Rabindranath Tagore (1860-1940) received the Nobel Prize for literature in 1913 for his collection of poems Gitanjali, Song Offerings (a compilation of different collections with only 53 of the original Bengali Gitanjali poems), was the first non-European Nobel Prize, representing India, and therefore the first Nobel prize from the Far East. Venerated as a poet and writer who excelled in various genres, he also was an educator who created a new highly qualified education system, a thinker, reformer, revolutionary, world traveler, painter, political activist, agricultural reformer, and messenger between East and West who met with the greatest of all continents and fueled the much needed dialogue between cultures and civilizations. His interest in science led him to meet Einstein; less is known of his encounter with Werner Heisenberg, one of the founders of quantum physics. Two of his poems have become anthems (India and Bangladesh), and the school and college he founded remain reputable institutions.
Shortly before his Gitanjali, Song Offerings, published in 1912 in London, Tagore published in 1910, Calcutta, his 157 poems in Bengali, Gitanjali, which were the basis of his text rewarded by the Nobel prize. Today, a hundred years later, The Original Gitanjali by Rabindranath Tagore is the first translation directly from Bengali to English of the entire 157 original poems, accomplished by a renowned Bengali linguist and Tagore specialist, poet, and writer.
Romain Rolland (Nobel 1915) commented: “Tagore is for us the symbol of the spirit, light and harmony, the song of eternity that rises from the sea of passions unleashed“.
The Nobel committee said: “…its rhythmic and balanced style … combines both feminine grace of poetry with manly strength of prose“.

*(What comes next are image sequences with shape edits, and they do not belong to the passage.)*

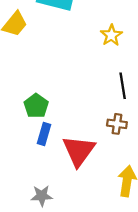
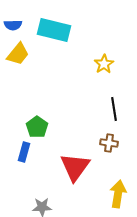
blue rectangle: (44, 134) -> (24, 152), moved

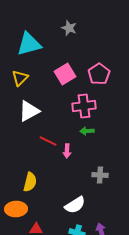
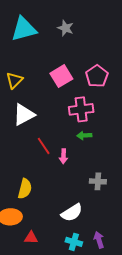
cyan triangle: (29, 44) -> (24, 29), moved
red line: (48, 141) -> (44, 146), turned 30

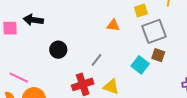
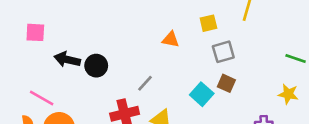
black arrow: (33, 20) -> (67, 60), moved
gray square: (154, 31) -> (223, 52), size x0.7

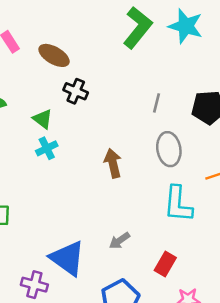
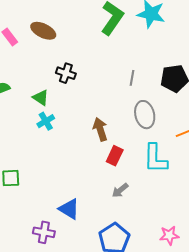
brown ellipse: (54, 55) -> (43, 31), moved
gray arrow: (120, 241) -> (120, 190), moved
blue triangle: (67, 258) -> (69, 209), size x0.7
red rectangle: (165, 264) -> (115, 156), moved

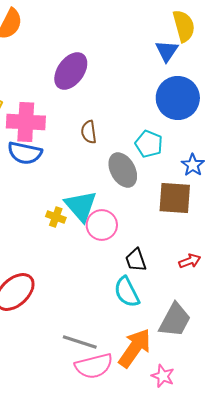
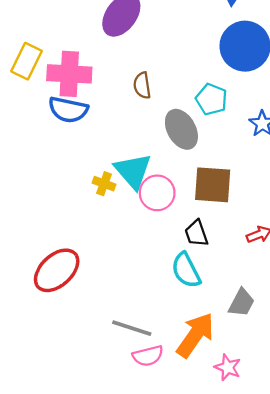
brown square: (175, 198) -> (213, 185), moved
gray trapezoid: (175, 320) -> (242, 303), size x0.7
pink semicircle: (94, 366) -> (148, 356), size x0.7

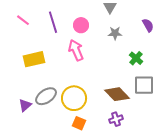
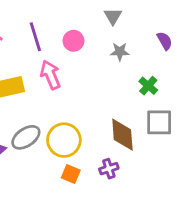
pink arrow: (76, 50) -> (50, 75), moved
brown diamond: (117, 94) -> (122, 135), turned 40
purple cross: (116, 119) -> (109, 169), moved

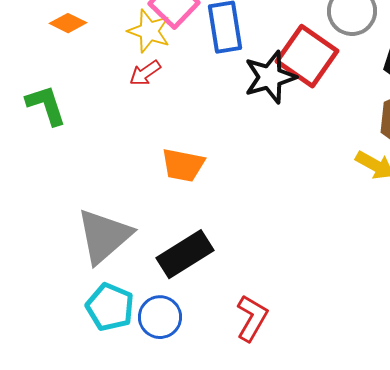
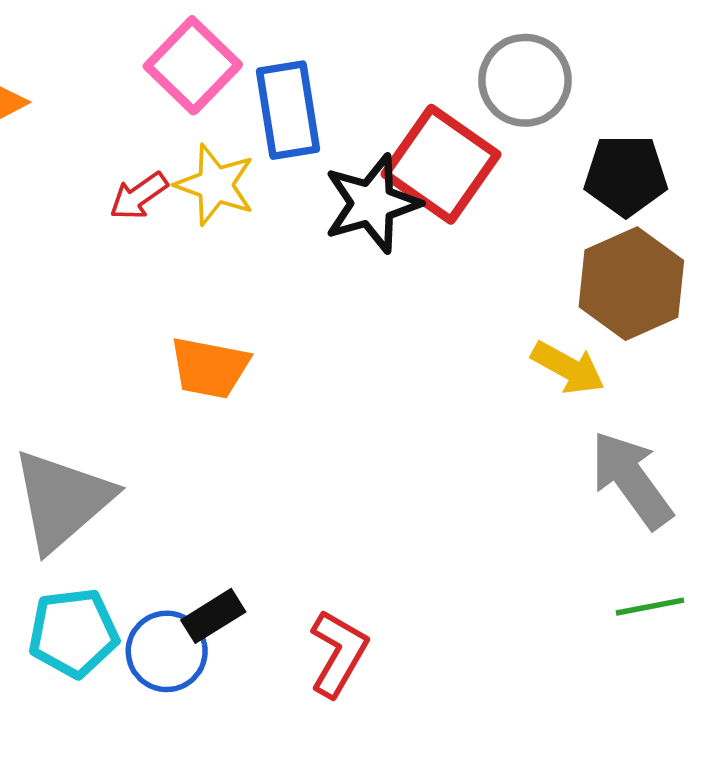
yellow star: (149, 31) -> (215, 185), moved
black rectangle: (185, 254) -> (213, 616), moved, size x0.6
cyan pentagon: (110, 307) -> (73, 633), turned -30

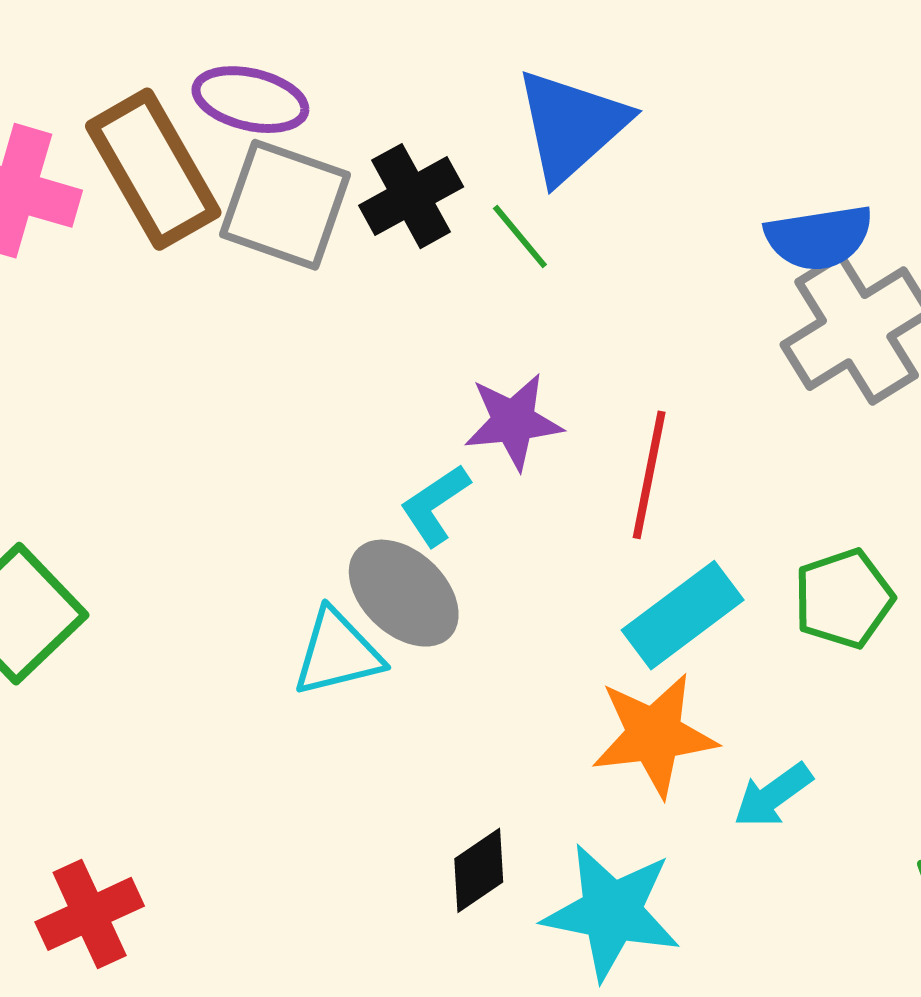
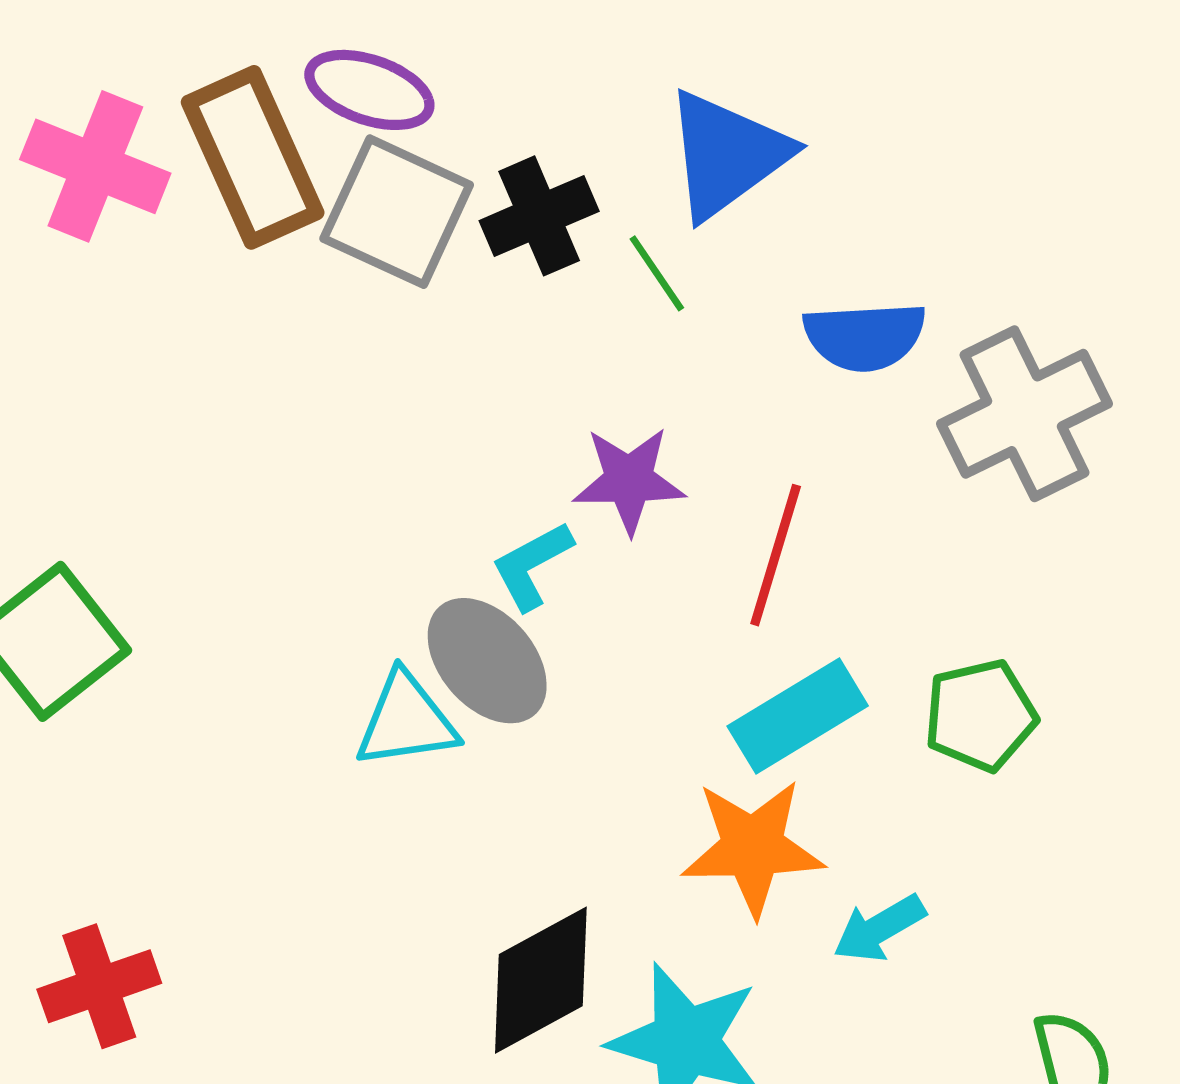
blue semicircle: (819, 238) -> (865, 336), moved
black diamond: (479, 870) -> (541, 980), size x1.6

Udaya Narayana Singh, a linguistics professor, renowned poet-essayist and former Vice President of the Visa-Bharati University (Wikipedia) founded by Tagore, has undertaken the challenge to highlight the beauty of rhythm and sound of the Bengali language, which is the base of the magic developed with mastery by Tagore, and thus offers us, as faithfully as possible, a milestone translation, the authentic song that Tagore gave the world. In the depth analysis preceding Tagore’s poems, Singh also discusses the translations of 1914 André Gide and Juan Ramón Jiménez. Here, for the first time, we get an insight into the roots of these poems and discover a Tagore “not Westernized” but more universal than ever.